Assignment — Would you reproduce, without any alteration, the lines from the opening line of the entries through the line that has "Vereinen für eine" in it?

Extracted page text data:
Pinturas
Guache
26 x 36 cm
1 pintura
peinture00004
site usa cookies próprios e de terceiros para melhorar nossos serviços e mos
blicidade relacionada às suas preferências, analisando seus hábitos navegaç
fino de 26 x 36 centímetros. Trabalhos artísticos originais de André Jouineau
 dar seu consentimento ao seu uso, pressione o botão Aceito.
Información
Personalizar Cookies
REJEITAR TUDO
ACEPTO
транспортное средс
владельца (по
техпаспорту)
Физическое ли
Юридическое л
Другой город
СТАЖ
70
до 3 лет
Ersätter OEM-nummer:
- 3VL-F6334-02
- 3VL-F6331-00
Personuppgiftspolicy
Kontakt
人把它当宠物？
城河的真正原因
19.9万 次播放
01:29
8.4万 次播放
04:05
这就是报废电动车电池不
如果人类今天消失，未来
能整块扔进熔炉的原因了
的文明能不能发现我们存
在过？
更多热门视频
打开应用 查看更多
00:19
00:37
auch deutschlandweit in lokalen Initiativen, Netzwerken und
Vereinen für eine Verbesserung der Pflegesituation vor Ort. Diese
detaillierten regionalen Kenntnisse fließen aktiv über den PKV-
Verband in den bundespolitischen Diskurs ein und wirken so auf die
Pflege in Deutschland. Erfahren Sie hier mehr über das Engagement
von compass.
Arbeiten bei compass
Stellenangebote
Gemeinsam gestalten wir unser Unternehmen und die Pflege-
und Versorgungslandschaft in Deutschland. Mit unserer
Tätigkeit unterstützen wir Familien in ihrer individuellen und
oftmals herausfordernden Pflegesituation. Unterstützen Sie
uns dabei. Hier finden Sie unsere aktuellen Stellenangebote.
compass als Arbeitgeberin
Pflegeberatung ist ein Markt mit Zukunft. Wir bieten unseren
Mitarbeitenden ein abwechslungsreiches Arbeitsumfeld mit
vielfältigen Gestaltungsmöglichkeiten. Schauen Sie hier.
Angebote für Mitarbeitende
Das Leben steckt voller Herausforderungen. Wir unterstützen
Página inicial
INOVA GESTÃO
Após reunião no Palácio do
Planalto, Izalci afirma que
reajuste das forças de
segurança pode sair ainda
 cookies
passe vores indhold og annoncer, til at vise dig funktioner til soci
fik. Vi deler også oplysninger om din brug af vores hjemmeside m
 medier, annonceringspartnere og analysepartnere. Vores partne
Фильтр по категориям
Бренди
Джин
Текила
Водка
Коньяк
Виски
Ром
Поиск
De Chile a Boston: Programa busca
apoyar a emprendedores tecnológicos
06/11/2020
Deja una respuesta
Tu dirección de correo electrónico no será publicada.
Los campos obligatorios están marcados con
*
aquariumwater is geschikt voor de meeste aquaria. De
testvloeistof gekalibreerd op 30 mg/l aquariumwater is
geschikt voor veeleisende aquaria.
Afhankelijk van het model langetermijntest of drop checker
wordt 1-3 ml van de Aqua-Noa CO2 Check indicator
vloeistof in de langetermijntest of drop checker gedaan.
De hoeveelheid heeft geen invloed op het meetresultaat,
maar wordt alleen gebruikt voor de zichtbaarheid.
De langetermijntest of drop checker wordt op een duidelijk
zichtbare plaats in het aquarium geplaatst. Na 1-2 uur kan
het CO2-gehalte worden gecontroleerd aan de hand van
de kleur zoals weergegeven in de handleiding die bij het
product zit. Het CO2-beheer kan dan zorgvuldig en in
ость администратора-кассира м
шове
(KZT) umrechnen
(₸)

Solution for this task —
Pinturas
Guache
26 x 36 cm
1 pintura
peinture00004
site usa cookies próprios e de terceiros para melhorar nossos serviços e mos
blicidade relacionada às suas preferências, analisando seus hábitos navegaç
fino de 26 x 36 centímetros. Trabalhos artísticos originais de André Jouineau
 dar seu consentimento ao seu uso, pressione o botão Aceito.
Información
Personalizar Cookies
REJEITAR TUDO
ACEPTO
транспортное средс
владельца (по
техпаспорту)
Физическое ли
Юридическое л
Другой город
СТАЖ
70
до 3 лет
Ersätter OEM-nummer:
- 3VL-F6334-02
- 3VL-F6331-00
Personuppgiftspolicy
Kontakt
人把它当宠物？
城河的真正原因
19.9万 次播放
01:29
8.4万 次播放
04:05
这就是报废电动车电池不
如果人类今天消失，未来
能整块扔进熔炉的原因了
的文明能不能发现我们存
在过？
更多热门视频
打开应用 查看更多
00:19
00:37
auch deutschlandweit in lokalen Initiativen, Netzwerken und
Vereinen für eine Verbesserung der Pflegesituation vor Ort. Diese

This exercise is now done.